▶ **What the exercise asks**: All that is wanted is the exact lines from the first line of the data below through the line with "Zaakceptuj tylko niezbędne (112, 2436)", both ends included, with pictures omitted.

************

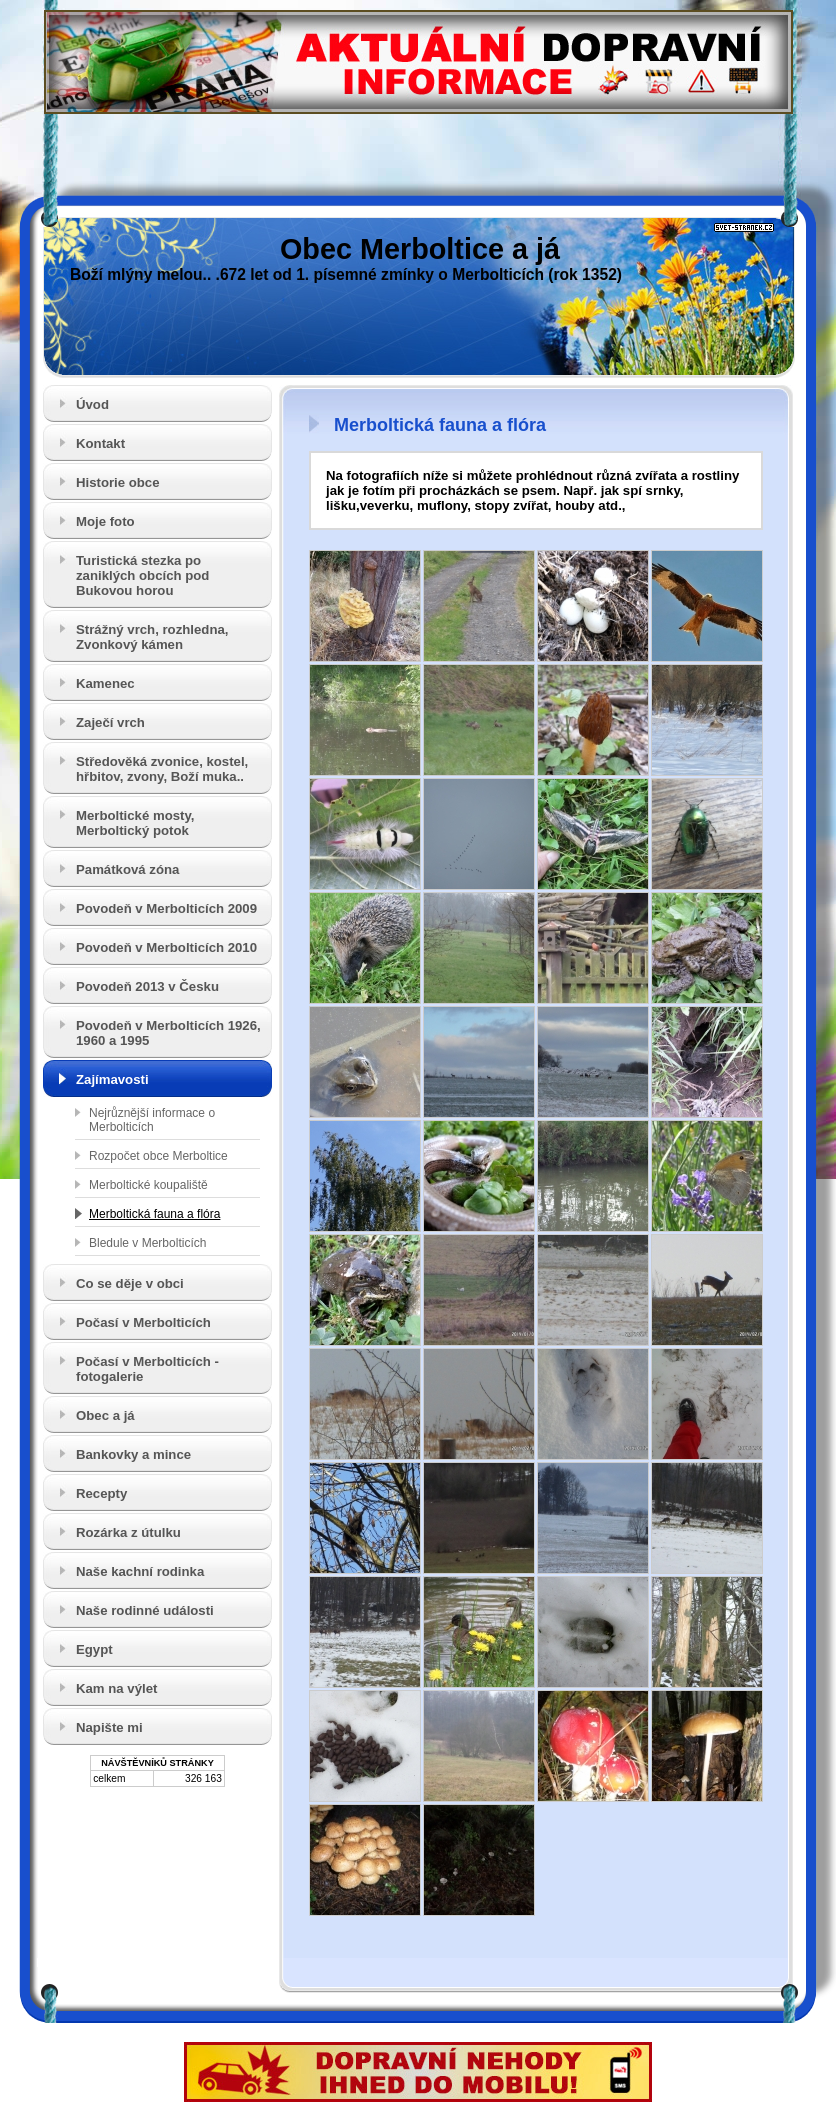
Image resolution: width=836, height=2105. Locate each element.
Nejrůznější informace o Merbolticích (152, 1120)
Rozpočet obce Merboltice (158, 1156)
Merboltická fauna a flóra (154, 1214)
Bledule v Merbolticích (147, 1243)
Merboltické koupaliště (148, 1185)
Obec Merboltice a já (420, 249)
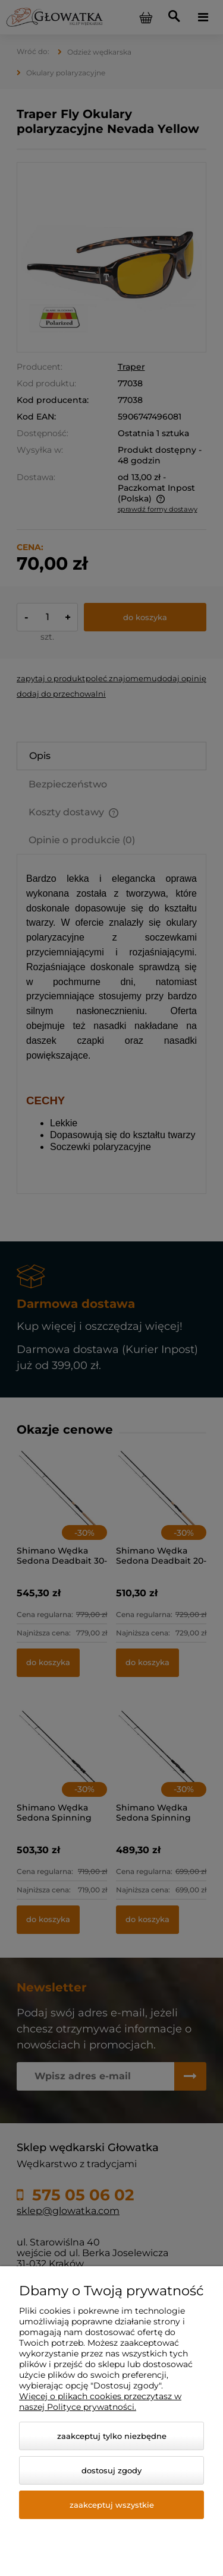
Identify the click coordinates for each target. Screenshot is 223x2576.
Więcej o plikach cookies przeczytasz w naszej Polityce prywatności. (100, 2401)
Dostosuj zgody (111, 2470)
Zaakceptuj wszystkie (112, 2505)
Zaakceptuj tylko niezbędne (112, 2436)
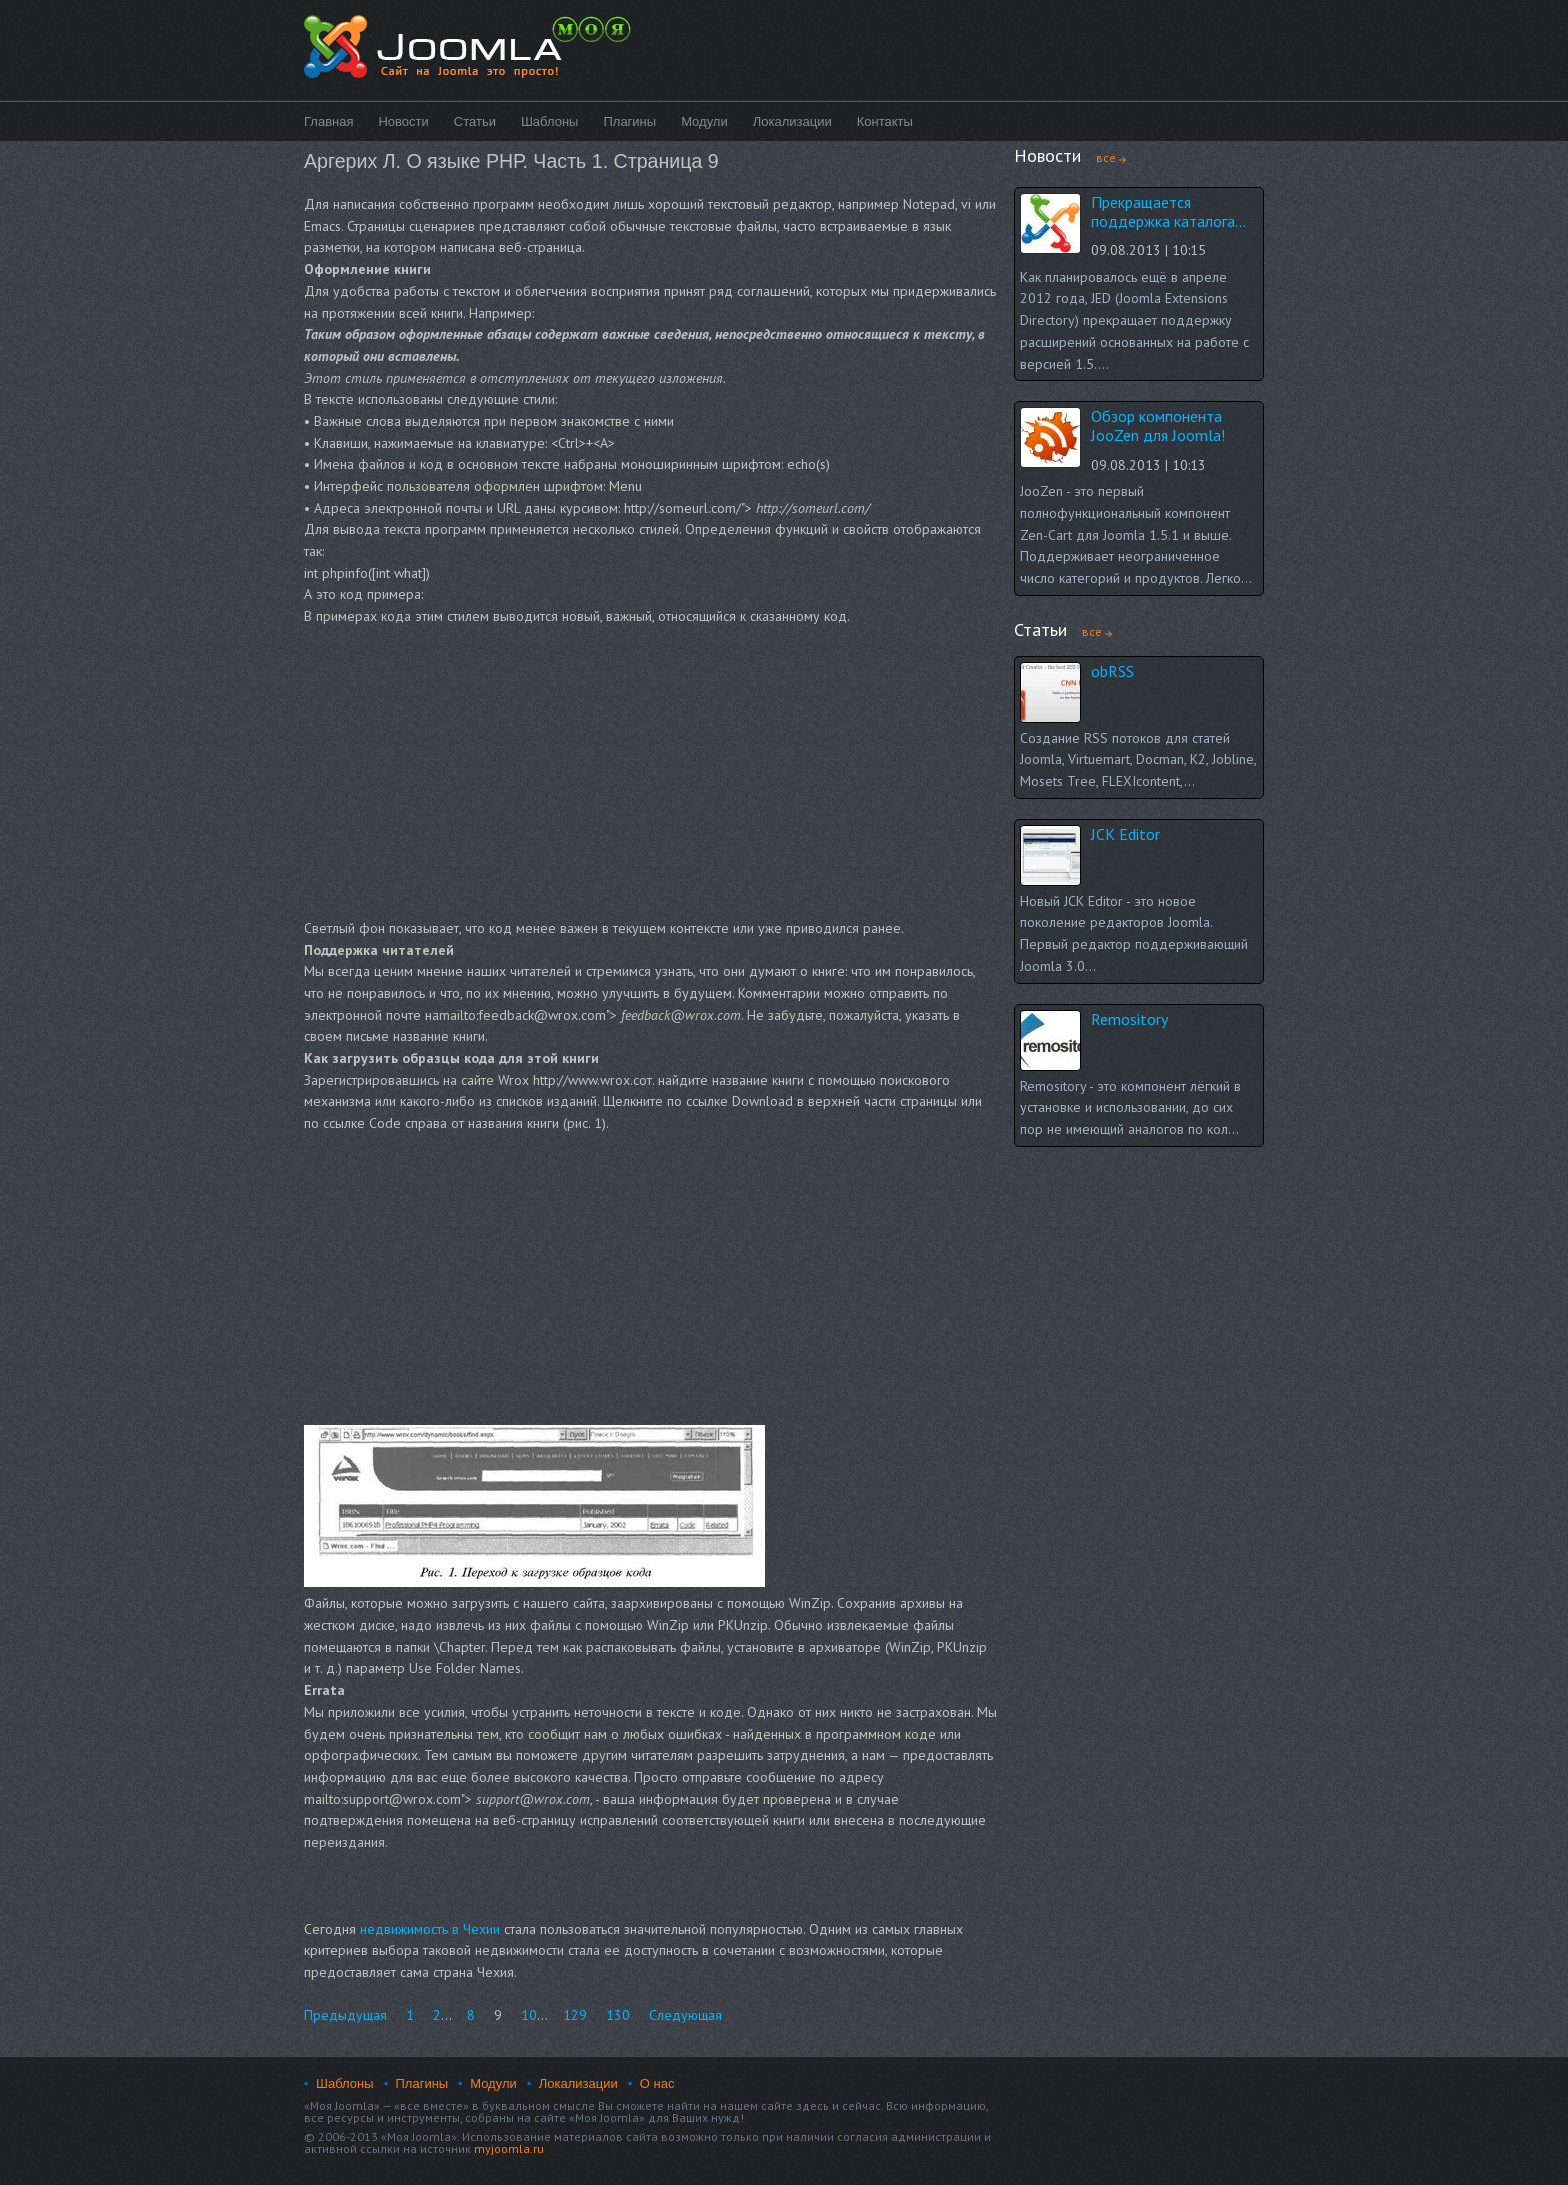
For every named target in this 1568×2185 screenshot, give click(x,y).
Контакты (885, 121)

************

▶ **Solution to this task**:
Image resolution: width=836, height=2105. Locate each element.
Nejrůznější informace o Merbolticích (152, 1120)
Rozpočet obce Merboltice (158, 1156)
Merboltická fauna a flóra (154, 1214)
Bledule v Merbolticích (147, 1243)
Merboltické koupaliště (148, 1185)
Obec Merboltice a já (420, 249)
Identify the click coordinates for each target. Screenshot is 223x2576.
Więcej o plikach cookies przeczytasz w naszej Polityce prywatności. (100, 2401)
Dostosuj zgody (111, 2470)
Zaakceptuj wszystkie (112, 2505)
Zaakceptuj tylko niezbędne (112, 2436)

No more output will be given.